[First published in the Broad Street Review, 1 Sep 2014. Reprinted by permission.]
The villain had the disabled, drifting starship Enterprise lined up in his sights, and his hand slowly descended toward a button on the console. He held it there for a moment, then dropped a finger down lightly but firmly, as if he were giving a tuning A at the piano. There was a loud whoosh and the monitor in front of him showed a bright ray shooting out.
The scene shifted to Captain Kirk, wearily slumped over his own console. He was grasping the outside edges of it and holding himself up with arms locked. He looked at his monitor and waited tensely. Seconds passed, and when nothing happened, he turned his head, looked up at Spock, and with wide eyes he smiled incredulously. “It worked!” Spock nodded.
I was watching a documentary on the Star Trek movies, which showed clips explaining points the narrator was making. I forget what was being illuminated by this scene, but I do remember that Kirk had re-jiggered something in a computer to make the Enterprise appear somewhere it wasn’t. The villain thought he was blowing up Kirk and the Enterprise, but was shooting into space instead.
Capt. Kirk speaks Swedish
Kirk went on to describe his boyhood to Spock, something from his boyhood that had made him think of this desperate evasion, as the camera panned over his head, taking in the console, a different one from what I had remembered. The two were alone, but this was a different room, not the normal bridge. Kirk’s ancestry was Swedish, which I had forgotten; his monologue included a few Swedish terms for food. At the mention of one of them, Spock’s eyebrow lifted; Kirk smiled, and explained that you have it at breakfast with—and here he spoke another Swedish word.
I kept thinking that they would stop the scene and that the narrator would take over any second, because it had been going on for a while, but I didn’t want it to stop. I noticed things I had never noticed before. Kirk’s hair, for instance. I had heard about a hairpiece, but I could see his scalp through the hair. That was interesting. I was impressed, no, moved by William Shatner’s performance. He’s taken his hits, which he’s riffed on delightfully in his long career, but I have to say that he was completely in the moment, just talking normally, with the merest touch of wistfulness, about growing up.
At a third Swedish term, though, I thought they were pushing it a little, and what was funny, so did Spock. But Kirk wasn’t rattled. Here, he wasn’t talking about food, and from the context you couldn’t infer any meaning. Spock repeated the word as a question, and I thought, yes, of course, this is odd, Spock would probably have memorized the Swedish dictionary or something, why wouldn’t he know this word?

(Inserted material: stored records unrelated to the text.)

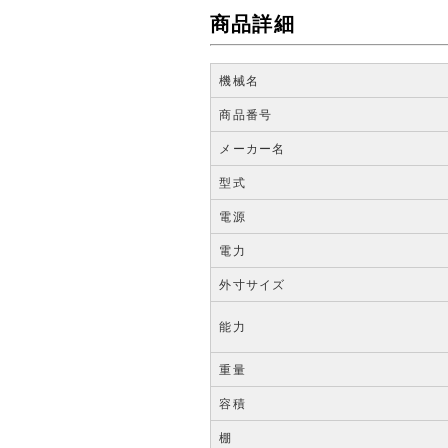
商品詳細
機械名
商品番号
メーカー名
型式
電源
電力
外寸サイズ
能力
重量
容積
棚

But Kirk shook his head. No, the meaning changes, he said. It isn’t food, it’s drawing a picture, and everybody does it. It’s your girlfriend, he said, your girl then, and as she gets older. “You draw your girlfriend. You keep drawing.” How very odd.
And at this I woke up.
Whence inspiration?
I had dreamed all of it. The scene, its placement in a Star Trek documentary, the narrator’s voice-over, my growing anxiety that the narrator would cut in, and every detail, most of which I have left out: the precise blocking of the actors, the way Kirk sat in a chair and shifted his weight, the sweat on his forehead. A quick acrobatic move mid-monologue and an actual Spock smile should have cued me that this was a dream, but didn’t; it ended where it ended. I’m no trekkie, so I have no idea what Kirk’s ancestry is (if one is known), or what actual scenes or villains or dialogues I’ve conflated.
Perhaps this should be made into a musical work, my own Enigma Variations. Perhaps I should be psychoanalyzed. But what occurred to me most strongly was that I never dream of music this way. I’ve heard composers talk of it, and I’ve envied that gift. Because it is a gift if a composition can indeed come to you just like that, like a scene in a movie, in a dream. What I wouldn’t give to have that! But I don’t.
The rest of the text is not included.